+++ DATA PROVIDED
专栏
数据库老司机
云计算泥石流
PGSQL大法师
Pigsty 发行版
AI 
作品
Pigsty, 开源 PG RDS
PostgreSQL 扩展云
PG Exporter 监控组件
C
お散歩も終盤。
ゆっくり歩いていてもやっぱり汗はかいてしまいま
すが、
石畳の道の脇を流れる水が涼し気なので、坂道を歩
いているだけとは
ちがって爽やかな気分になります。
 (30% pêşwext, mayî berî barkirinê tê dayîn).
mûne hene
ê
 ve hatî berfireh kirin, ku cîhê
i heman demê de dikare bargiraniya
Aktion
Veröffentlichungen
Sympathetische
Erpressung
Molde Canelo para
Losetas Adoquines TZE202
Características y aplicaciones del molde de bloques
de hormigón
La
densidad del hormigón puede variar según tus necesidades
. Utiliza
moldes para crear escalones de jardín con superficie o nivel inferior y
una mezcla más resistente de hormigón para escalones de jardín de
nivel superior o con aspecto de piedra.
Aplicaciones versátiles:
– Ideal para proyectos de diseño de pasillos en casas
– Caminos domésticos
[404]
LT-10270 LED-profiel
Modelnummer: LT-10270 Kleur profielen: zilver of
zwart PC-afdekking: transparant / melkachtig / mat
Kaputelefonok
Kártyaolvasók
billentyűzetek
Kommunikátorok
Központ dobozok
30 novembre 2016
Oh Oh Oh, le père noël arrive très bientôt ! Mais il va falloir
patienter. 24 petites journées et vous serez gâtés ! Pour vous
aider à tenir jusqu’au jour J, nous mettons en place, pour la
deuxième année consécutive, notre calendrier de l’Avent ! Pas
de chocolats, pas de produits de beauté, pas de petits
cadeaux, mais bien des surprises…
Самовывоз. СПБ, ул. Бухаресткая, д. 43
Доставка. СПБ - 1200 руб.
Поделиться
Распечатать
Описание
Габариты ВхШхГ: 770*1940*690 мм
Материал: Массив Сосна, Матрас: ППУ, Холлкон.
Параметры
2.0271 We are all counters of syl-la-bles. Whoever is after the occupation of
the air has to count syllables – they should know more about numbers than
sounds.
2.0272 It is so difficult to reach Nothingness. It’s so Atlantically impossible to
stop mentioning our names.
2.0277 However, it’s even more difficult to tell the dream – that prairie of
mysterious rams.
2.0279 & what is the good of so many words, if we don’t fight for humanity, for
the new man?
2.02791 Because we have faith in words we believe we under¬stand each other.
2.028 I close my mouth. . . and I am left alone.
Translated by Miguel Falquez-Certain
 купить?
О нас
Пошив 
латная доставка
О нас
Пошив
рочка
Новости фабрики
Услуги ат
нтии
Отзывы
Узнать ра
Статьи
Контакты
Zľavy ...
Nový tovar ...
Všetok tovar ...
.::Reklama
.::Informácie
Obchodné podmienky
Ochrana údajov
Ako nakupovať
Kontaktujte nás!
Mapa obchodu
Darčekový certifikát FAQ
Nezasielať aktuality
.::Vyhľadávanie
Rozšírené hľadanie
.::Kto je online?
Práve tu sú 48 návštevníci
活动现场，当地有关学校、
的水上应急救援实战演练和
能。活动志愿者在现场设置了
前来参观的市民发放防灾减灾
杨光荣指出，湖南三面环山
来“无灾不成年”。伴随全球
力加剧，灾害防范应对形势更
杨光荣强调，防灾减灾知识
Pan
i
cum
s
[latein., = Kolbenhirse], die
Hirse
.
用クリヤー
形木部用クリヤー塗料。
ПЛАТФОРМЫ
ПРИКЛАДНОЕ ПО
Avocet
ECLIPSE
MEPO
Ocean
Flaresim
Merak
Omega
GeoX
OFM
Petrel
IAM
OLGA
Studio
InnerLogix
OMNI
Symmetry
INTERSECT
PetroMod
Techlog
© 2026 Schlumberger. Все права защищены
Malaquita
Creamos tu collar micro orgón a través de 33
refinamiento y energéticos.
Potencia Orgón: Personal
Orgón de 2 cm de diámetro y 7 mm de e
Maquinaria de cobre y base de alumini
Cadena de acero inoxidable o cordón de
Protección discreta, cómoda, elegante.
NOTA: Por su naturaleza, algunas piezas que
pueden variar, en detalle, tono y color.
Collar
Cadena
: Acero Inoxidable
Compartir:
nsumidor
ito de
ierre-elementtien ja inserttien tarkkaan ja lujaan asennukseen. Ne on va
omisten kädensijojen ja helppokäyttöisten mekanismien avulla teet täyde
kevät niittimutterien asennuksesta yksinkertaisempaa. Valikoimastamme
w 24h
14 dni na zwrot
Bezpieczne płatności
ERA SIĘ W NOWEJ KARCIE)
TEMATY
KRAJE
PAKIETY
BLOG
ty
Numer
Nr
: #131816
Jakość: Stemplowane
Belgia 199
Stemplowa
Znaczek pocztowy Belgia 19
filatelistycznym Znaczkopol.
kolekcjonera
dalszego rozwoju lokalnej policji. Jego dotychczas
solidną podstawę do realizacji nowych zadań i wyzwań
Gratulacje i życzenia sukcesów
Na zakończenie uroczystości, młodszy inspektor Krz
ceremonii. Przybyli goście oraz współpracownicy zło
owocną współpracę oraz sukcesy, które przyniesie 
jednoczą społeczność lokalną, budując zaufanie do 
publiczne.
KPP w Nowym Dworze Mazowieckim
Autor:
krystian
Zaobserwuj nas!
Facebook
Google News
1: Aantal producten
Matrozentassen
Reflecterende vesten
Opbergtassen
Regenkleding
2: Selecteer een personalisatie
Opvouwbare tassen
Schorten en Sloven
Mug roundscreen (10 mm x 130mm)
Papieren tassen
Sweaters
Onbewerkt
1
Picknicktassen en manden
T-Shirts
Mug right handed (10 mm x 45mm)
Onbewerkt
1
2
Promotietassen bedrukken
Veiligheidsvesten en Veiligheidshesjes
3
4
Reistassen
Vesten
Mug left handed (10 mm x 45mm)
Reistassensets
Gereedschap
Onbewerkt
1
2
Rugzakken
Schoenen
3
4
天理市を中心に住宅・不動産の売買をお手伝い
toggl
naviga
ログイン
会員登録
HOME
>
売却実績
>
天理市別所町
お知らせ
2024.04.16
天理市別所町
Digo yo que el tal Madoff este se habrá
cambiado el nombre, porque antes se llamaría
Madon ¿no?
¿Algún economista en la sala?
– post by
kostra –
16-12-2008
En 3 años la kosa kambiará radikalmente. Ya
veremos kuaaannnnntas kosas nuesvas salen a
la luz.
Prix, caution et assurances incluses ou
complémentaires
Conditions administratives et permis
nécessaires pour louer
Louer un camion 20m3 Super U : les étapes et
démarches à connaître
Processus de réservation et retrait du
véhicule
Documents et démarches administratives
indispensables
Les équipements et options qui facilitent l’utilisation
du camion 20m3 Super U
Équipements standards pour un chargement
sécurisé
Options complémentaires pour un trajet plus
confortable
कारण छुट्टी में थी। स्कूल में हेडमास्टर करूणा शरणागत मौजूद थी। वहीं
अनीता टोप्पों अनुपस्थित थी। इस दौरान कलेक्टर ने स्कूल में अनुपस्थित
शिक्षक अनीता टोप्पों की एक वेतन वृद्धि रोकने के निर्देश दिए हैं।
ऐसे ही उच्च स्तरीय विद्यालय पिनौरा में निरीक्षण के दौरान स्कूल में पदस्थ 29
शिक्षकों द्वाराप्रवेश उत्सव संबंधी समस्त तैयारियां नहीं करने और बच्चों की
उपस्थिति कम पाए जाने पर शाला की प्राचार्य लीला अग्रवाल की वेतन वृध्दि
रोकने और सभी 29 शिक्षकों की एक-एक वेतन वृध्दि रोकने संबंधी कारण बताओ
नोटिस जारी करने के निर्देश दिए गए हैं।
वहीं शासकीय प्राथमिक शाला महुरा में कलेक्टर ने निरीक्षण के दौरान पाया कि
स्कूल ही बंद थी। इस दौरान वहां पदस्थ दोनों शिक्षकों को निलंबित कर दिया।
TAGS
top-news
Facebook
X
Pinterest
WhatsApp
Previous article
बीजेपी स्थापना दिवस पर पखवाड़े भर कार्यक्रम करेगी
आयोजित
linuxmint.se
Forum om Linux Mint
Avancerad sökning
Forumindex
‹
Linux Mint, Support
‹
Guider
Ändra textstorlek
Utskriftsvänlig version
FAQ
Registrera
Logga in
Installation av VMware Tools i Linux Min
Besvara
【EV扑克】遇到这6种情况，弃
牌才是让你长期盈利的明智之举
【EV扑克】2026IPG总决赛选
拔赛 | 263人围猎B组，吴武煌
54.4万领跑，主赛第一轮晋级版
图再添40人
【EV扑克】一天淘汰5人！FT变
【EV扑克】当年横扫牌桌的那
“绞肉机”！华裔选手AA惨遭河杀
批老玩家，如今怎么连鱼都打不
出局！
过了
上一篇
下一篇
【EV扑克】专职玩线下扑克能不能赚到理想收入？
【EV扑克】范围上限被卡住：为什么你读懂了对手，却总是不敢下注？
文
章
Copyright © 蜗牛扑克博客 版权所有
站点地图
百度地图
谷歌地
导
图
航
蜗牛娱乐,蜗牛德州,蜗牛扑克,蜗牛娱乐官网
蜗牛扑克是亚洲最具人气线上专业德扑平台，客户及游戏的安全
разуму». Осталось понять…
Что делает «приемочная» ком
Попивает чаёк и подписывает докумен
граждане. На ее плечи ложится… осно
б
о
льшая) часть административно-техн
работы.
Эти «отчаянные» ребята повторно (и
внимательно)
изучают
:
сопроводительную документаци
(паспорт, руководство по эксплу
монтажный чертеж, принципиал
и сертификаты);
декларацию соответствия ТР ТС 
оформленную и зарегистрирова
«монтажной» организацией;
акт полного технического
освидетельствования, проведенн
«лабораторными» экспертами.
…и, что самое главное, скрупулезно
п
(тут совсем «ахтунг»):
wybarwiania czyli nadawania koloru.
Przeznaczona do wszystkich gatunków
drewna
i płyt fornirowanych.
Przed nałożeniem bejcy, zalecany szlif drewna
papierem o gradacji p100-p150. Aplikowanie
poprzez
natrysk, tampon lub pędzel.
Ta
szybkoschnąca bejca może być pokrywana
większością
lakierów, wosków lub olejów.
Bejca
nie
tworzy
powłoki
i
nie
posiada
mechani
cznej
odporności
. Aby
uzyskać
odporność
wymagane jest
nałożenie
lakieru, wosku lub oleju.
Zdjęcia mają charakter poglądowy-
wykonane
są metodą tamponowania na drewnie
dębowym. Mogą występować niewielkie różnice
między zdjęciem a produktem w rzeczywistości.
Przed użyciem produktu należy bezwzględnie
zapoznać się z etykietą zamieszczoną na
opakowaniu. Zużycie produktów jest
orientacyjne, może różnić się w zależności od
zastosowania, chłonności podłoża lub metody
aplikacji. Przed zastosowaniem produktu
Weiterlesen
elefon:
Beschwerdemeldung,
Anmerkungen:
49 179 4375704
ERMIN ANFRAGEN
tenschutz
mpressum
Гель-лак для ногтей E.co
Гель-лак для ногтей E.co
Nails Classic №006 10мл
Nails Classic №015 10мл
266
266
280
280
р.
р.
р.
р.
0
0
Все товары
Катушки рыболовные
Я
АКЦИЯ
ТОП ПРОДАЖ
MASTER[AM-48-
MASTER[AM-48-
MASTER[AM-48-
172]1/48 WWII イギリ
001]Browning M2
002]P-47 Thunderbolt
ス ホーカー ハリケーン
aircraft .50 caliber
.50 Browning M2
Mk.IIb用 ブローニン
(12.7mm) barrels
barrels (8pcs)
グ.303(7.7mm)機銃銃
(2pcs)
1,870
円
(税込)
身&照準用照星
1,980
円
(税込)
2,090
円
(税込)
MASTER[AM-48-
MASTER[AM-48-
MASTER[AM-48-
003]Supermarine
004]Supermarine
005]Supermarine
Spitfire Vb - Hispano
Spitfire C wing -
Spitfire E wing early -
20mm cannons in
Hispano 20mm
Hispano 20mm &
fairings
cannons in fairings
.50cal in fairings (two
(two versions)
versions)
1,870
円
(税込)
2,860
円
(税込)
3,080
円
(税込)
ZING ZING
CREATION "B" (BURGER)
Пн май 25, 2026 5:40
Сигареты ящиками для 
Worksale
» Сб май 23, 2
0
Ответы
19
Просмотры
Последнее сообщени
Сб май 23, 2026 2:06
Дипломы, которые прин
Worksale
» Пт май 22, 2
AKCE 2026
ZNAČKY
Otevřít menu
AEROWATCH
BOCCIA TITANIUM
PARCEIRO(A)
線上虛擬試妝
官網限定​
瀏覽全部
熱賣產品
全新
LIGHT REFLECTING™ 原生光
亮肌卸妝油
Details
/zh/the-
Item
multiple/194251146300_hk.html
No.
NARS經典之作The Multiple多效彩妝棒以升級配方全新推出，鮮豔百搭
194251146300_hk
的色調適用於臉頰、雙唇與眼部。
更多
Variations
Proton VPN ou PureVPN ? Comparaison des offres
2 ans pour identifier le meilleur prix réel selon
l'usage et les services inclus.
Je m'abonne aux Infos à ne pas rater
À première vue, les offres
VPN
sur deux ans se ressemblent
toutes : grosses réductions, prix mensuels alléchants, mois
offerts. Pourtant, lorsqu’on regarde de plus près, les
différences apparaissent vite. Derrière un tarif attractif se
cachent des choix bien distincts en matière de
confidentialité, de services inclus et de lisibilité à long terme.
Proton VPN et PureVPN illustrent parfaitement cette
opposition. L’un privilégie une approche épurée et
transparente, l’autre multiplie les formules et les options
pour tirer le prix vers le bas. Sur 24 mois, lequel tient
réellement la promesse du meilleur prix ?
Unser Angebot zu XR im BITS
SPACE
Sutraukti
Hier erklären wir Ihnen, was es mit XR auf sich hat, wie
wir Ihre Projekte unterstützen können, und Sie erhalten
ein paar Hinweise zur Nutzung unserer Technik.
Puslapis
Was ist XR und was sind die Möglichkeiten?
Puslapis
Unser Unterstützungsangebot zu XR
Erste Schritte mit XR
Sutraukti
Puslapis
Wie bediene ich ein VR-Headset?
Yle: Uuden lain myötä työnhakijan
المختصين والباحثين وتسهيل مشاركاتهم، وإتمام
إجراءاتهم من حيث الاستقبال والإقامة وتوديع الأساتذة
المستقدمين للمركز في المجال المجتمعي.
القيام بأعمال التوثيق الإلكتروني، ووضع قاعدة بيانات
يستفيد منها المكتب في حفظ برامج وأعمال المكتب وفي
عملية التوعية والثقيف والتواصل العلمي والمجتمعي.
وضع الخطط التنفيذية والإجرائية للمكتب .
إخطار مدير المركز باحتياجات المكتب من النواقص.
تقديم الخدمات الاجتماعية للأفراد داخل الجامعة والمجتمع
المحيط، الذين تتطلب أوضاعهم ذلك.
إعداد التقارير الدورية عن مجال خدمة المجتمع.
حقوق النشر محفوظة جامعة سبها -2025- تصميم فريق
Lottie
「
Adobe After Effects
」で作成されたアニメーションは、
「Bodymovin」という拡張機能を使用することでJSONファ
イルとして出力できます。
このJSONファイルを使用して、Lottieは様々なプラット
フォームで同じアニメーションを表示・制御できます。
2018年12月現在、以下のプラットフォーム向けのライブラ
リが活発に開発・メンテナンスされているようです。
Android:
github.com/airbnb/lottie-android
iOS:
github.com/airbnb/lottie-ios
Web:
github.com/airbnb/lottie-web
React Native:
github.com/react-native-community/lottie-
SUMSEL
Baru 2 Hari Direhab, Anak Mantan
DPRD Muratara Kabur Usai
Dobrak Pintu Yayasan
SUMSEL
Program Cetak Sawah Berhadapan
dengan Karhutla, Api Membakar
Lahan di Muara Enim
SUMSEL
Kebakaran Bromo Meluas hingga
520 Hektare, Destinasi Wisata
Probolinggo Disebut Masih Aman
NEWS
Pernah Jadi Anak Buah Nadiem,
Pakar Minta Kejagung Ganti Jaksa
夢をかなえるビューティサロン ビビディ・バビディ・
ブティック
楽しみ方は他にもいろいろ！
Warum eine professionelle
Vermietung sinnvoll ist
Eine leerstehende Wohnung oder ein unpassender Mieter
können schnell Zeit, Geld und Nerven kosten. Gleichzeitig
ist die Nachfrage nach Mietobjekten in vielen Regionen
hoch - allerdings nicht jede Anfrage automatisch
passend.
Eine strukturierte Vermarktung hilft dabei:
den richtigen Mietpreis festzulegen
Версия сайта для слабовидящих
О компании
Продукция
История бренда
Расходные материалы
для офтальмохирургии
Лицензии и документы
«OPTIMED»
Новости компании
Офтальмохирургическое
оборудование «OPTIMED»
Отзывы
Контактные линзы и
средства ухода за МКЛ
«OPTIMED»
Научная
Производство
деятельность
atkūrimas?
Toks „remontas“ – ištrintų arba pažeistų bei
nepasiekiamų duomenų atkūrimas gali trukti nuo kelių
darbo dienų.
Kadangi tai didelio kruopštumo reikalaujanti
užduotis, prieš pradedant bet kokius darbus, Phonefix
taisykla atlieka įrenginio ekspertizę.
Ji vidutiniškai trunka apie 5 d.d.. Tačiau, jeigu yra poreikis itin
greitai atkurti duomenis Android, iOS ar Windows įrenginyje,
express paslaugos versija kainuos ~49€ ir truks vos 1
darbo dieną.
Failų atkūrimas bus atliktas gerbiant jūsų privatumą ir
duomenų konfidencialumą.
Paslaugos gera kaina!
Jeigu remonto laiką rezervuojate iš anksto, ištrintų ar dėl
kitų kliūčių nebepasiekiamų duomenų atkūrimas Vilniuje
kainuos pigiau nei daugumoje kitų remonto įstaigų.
++++++
WORK INSTRUCTION
Nothing but the lines from the beginning of the records through the line with "2.02791 Because we" should appear, each printed exactly.

OUTPUT FOR THIS EXERCISE
专栏
数据库老司机
云计算泥石流
PGSQL大法师
Pigsty 发行版
AI 
作品
Pigsty, 开源 PG RDS
PostgreSQL 扩展云
PG Exporter 监控组件
C
お散歩も終盤。
ゆっくり歩いていてもやっぱり汗はかいてしまいま
すが、
石畳の道の脇を流れる水が涼し気なので、坂道を歩
いているだけとは
ちがって爽やかな気分になります。
 (30% pêşwext, mayî berî barkirinê tê dayîn).
mûne hene
ê
 ve hatî berfireh kirin, ku cîhê
i heman demê de dikare bargiraniya
Aktion
Veröffentlichungen
Sympathetische
Erpressung
Molde Canelo para
Losetas Adoquines TZE202
Características y aplicaciones del molde de bloques
de hormigón
La
densidad del hormigón puede variar según tus necesidades
. Utiliza
moldes para crear escalones de jardín con superficie o nivel inferior y
una mezcla más resistente de hormigón para escalones de jardín de
nivel superior o con aspecto de piedra.
Aplicaciones versátiles:
– Ideal para proyectos de diseño de pasillos en casas
– Caminos domésticos
[404]
LT-10270 LED-profiel
Modelnummer: LT-10270 Kleur profielen: zilver of
zwart PC-afdekking: transparant / melkachtig / mat
Kaputelefonok
Kártyaolvasók
billentyűzetek
Kommunikátorok
Központ dobozok
30 novembre 2016
Oh Oh Oh, le père noël arrive très bientôt ! Mais il va falloir
patienter. 24 petites journées et vous serez gâtés ! Pour vous
aider à tenir jusqu’au jour J, nous mettons en place, pour la
deuxième année consécutive, notre calendrier de l’Avent ! Pas
de chocolats, pas de produits de beauté, pas de petits
cadeaux, mais bien des surprises…
Самовывоз. СПБ, ул. Бухаресткая, д. 43
Доставка. СПБ - 1200 руб.
Поделиться
Распечатать
Описание
Габариты ВхШхГ: 770*1940*690 мм
Материал: Массив Сосна, Матрас: ППУ, Холлкон.
Параметры
2.0271 We are all counters of syl-la-bles. Whoever is after the occupation of
the air has to count syllables – they should know more about numbers than
sounds.
2.0272 It is so difficult to reach Nothingness. It’s so Atlantically impossible to
stop mentioning our names.
2.0277 However, it’s even more difficult to tell the dream – that prairie of
mysterious rams.
2.0279 & what is the good of so many words, if we don’t fight for humanity, for
the new man?
2.02791 Because we have faith in words we believe we under¬stand each other.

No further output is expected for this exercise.